So basically, I’m really into CNC and being degraded, my bf and I have an amazing sex life with the only issue being that we cant have as much sex as we want because we’re basically doing long distance. He himself is very dominant and aggressive in bed, but kinky I wont say that, I guess I can say it’s because we don’t have the amount of time to explore everything we would want, but I would like him to be more kinky and more verbal when we have cyber sex as this is something that we do very often and it gets me turned on when he degrades me. what can I do?

4 comments
  1. Talk to him about it or be bratty and sexy so he can hate you and want to fuck you at the same time.

    Be careful on the second one though because it can turn toxic

  2. Start with talks about boundaries and kinks in general. Go through a list of paraphilias and various roleplay and sex scenes. Talk about RACK, safe words, SSC and safe sex practices, read up and study ’em a bit academically and how to engage in different play safely. This will help with dissociation from who y’all are as a couple, and the sex play itself.

    For upping his dirty game talk, have him listen to some audiporn that is up your alley to get ideas, and read some dirty stories that are to your liking (you do the same with any of his kinks he might have floating out there). Do more cybersex to up the dirty talk game, and then incorporate it more in the bedroom just as part of vanilla sex.

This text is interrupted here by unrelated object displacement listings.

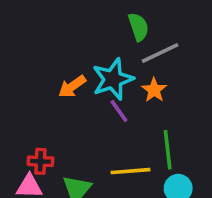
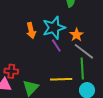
gray line: (160, 53) -> (84, 51), moved, turned 60
orange arrow: (72, 86) -> (31, 30), turned -70

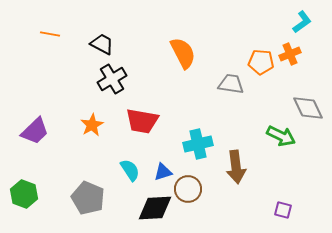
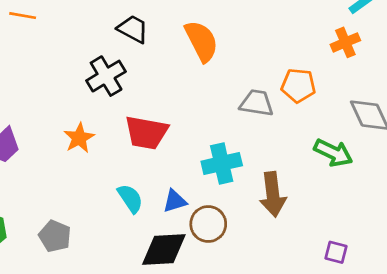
black trapezoid: (102, 44) -> (133, 29), moved
orange pentagon: (261, 62) -> (298, 85), moved
gray trapezoid: (231, 84) -> (257, 103), moved
gray pentagon: (88, 198) -> (55, 236), moved, size x0.7

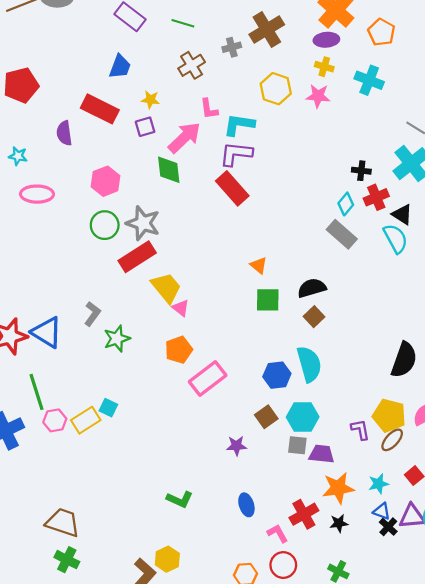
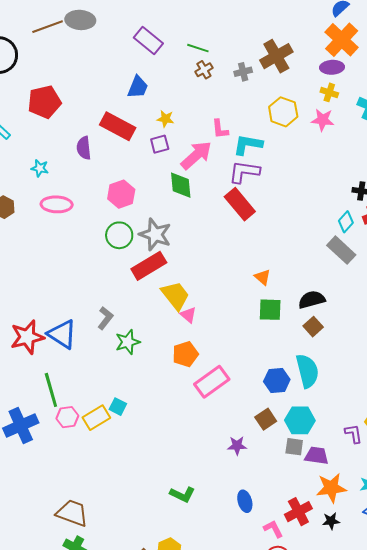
brown cross: (192, 65) -> (204, 70), moved, size x0.7

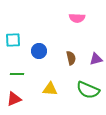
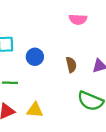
yellow triangle: (50, 89) -> (35, 110), moved

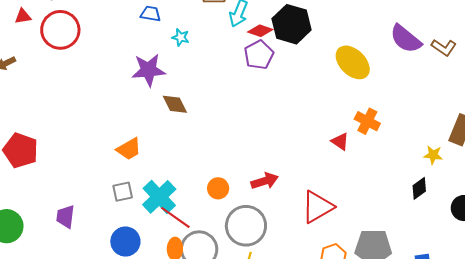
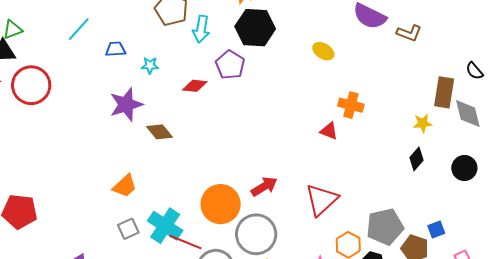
red diamond: (260, 31) -> (195, 86), moved
brown L-shape: (444, 47) -> (409, 33), moved
yellow ellipse: (353, 62) -> (323, 51), size x0.6
orange circle: (218, 188) -> (221, 204), size x1.8

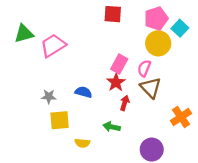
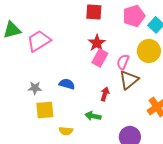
yellow circle: (158, 43) -> (149, 51), moved
red star: (116, 82) -> (97, 43), moved
brown triangle: (151, 88) -> (129, 80), turned 35

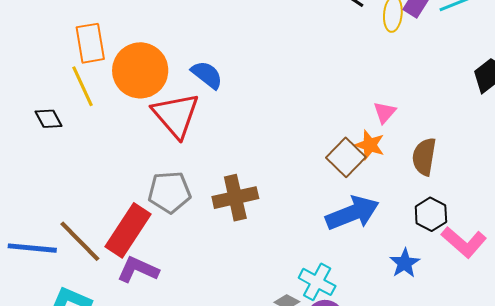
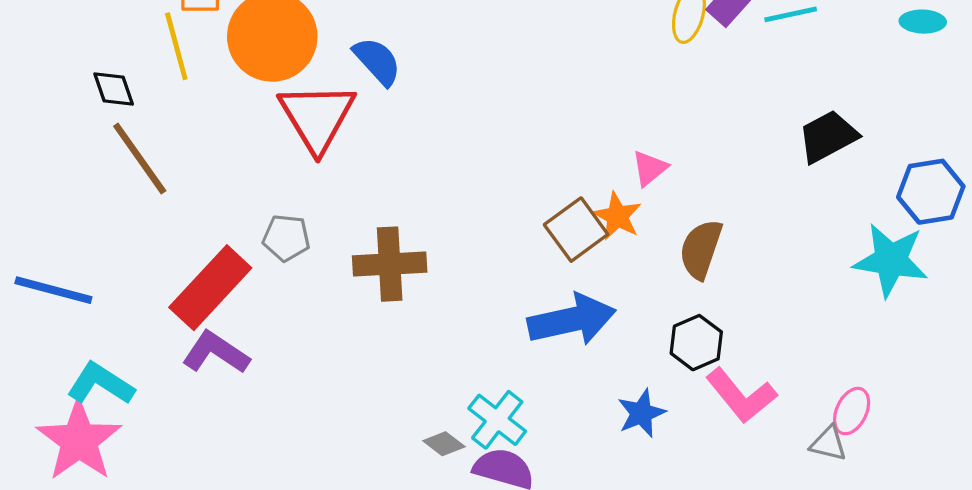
gray pentagon: (169, 192) -> (286, 238), size x0.7
brown line: (80, 241) -> (140, 159), moved

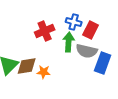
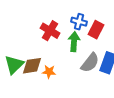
red cross: (45, 31) -> (50, 31), turned -36
gray semicircle: (87, 51) -> (90, 63), moved, turned -65

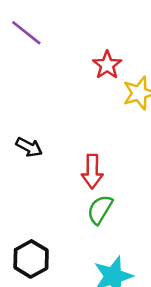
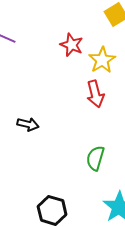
red arrow: (92, 171) -> (95, 94), moved

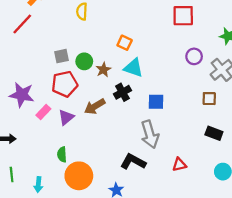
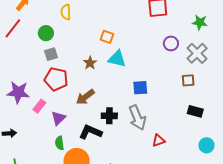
green circle: (84, 61) -> (46, 33), moved
red pentagon: (65, 84) -> (56, 79), turned 30
black cross: (122, 92) -> (109, 116), moved, turned 35
purple triangle: (66, 117) -> (58, 118), moved
black L-shape: (133, 162) -> (90, 132), moved
red triangle: (179, 165) -> (158, 141), moved

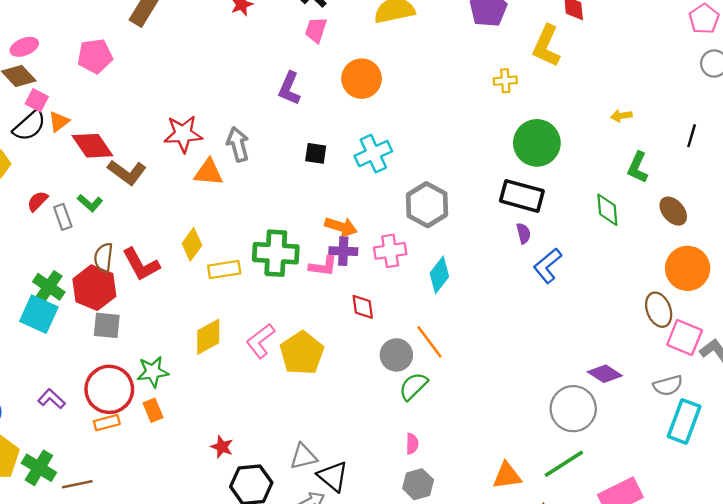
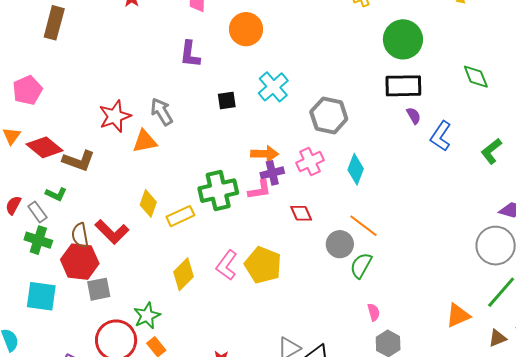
pink pentagon: (95, 56) -> (27, 90), moved
green L-shape: (638, 167) -> (491, 151), moved, turned 44
green cross: (49, 287) -> (38, 240), moved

    Then try each step slowly, practicing prep work, stopping, and aftercare. Practice using the safe word, on both sides, even if you don’t feel the need to use it yet because a well practiced tool is more useful than one that only sits out there as an idea. How someone reacts when adrenaline kicks in and fight, flight freeze or appease is the main response path can keep it from being a useful tool. For progression with a single act, like somnophilia, do it while you are both awake and each of you just take turns pretending to be asleep. Stop, talk about what is good/not good, restart. Pretend to be asleep. Then practice waking each other up, then doing it.

    For me the progression to CNC play was: rough sex, free use play, bondage, toy use, sleep sex, role play, percussion play with spankings eventually leading to more CNC/BDSM with a woman who wanted me to Dom for her. I would suggest throwing in some gentle doming/pleasure doming. Also practice role reversal and switching, just to show each other how you want to be treated and to again, reinforce the idea that it is play. We did lots of other play after that, including some more involved stuff and some group play, but that was how we led into CNC play.

    Do things _outside_ of sex, like showering together and washing each other, sensual massage, shaving/waxing each other to reinforce trust and practice giving and receiving. Make sure after care involves a lot of affection, maybe even incorporate some vanilla love making as part of aftercare if y’all are up for round 2 (or 3 or 4 depending).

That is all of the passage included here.